Завидев вдали чей-нибудь силуэт, я резко меняла направление, изо всех сил стараясь не зацепить своим смертоносным аппетитом людей. Бежала туда, где было меньше алей и тропинок, но больше темного и мрачного леса. Забавно: в былые временя такое место для ночных прогулок вызывало бы во мне ужас, сейчас же я панически боялась светлых уголков парка. Что ж… темному существу — тьма во всем.
Я раз за разом жала на кнопку телефона, повторяя вызов. «Абонент недоступен», — вещал механический голос, от которого хотелось раздолбать проклятую трубку об ближайший ствол. Но что делать потом? Назад дороги нет, вперед… разве что в реку с головой. А умирать ой как не хотелось. И я бежала дальше, продолжая звонить и рефлекторно касаться метки на коже, которая, как мне казалось, начала жечь. Значит, он знает, что случилось и ищет меня? Или все это просто обман воображения?

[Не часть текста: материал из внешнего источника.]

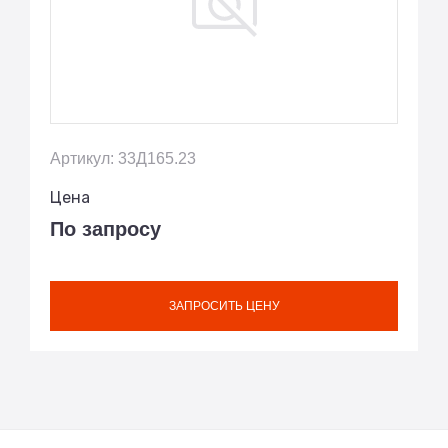
Артикул: 33Д165.23
Цена
По запросу
ЗАПРОСИТЬ ЦЕНУ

Домашние шлепки больно били по пяткам, трикотажный топ лип к мокрой от пота спине, сердце стучало, как молот, в висках пульсировали вены, дыхание срывалось, а я все неслась куда-то… Прочь от шарту, прочь от любителей поздних прогулок. В глубину неухоженного парка, туда, где не прохаживались сплетенные из светящихся жил силуэты, отдаленно похожие на картинку из учебника анатомии. Здесь только «скелеты» деревьев могли стать жертвами тьмы, не очень-то довольной вынужденным вегетарианством. Я старалась не думать о мелкой живности, гибнущей за компанию с кленами и дубами, о мумифицированном трупе чьей-то собаки, оставленном позади. Я просто звонила, звонила, звонила… и мне, наконец, ответили!
— Где ты? — спросил Кир-Кули. Знает, что не в шарту? Отлично!

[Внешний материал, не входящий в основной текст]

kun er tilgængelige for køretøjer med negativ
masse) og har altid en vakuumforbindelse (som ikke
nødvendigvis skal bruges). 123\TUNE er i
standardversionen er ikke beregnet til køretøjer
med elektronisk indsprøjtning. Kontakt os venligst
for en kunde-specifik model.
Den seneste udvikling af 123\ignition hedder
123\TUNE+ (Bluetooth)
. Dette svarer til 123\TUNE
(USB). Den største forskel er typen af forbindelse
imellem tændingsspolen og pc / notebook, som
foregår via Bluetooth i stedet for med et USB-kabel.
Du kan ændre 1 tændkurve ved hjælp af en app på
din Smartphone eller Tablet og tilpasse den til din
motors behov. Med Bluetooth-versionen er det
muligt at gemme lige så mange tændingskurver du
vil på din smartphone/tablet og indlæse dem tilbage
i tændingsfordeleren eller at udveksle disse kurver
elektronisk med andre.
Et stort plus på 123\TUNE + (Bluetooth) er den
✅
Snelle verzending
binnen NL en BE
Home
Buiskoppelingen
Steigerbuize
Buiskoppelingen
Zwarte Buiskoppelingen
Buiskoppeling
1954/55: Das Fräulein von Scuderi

— Тьма опять проснулась и чуть не убила Сэн, — пожаловалась я в трубку, но на том конце связи не прониклась сочувствием. Вместо этого страж повторил вопрос:
— Ты где, айка?
— В парке… — ответила, растерянно оглядываясь. — Не знаю, где! В самой мрачной его части. И безлюдной. И… да это «пепелище» сложно не заметить, Кир, — хотелось пошутить, но вышло как-то жалко и с непроизвольным всхлипом вместо запланированного смешка. — Эта тварь никак не нажрется. Может…

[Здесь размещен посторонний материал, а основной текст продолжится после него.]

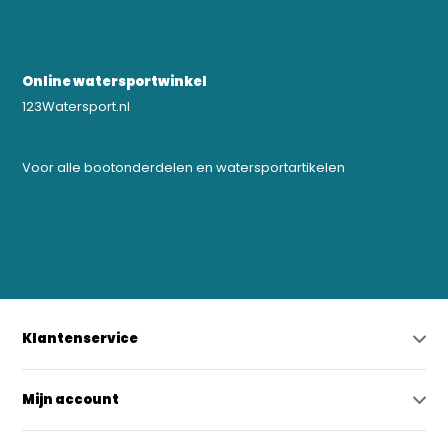
Online watersportwinkel
123Watersport.nl
Voor alle bootonderdelen en watersportartikelen
0523-208000
bregtrading@gmail.com
Klantenservice
Mijn account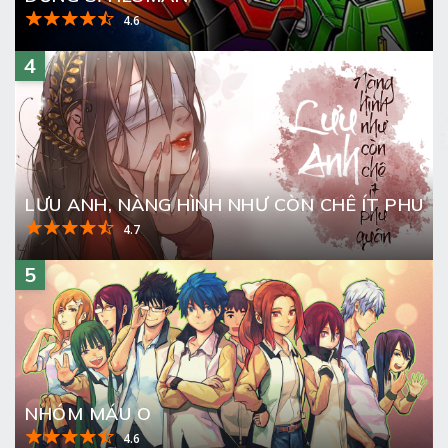
4.6
4
LƯU ANH, NÀNG HÌNH NHƯ CÒN CHÊ ÍT PHU Q
4.7
5
NHÓM MÁU O
4.6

— Я уже подъезжаю. Стой на месте и жди меня! — аше-ар отключился, а я, слушая гудки, тихо прошептала, заканчивая оборванную фразу:
— Может, тебе пока не стоит… приезжать.
Пробежав по инерции еще метров десять, замерла. Тьма остановилась вместе со мной и полупрозрачным шатром накрыла пространство шагов на тридцать в диаметре. Отростки-щупальца, то удлиняясь, то почти исчезая, дегустировали все, до чего могли дотянуться. Я вдруг представила, как выгляжу со стороны, стоя «в желудке» у этого призрачного осьминога, и зашлась в приступе истерического хохота.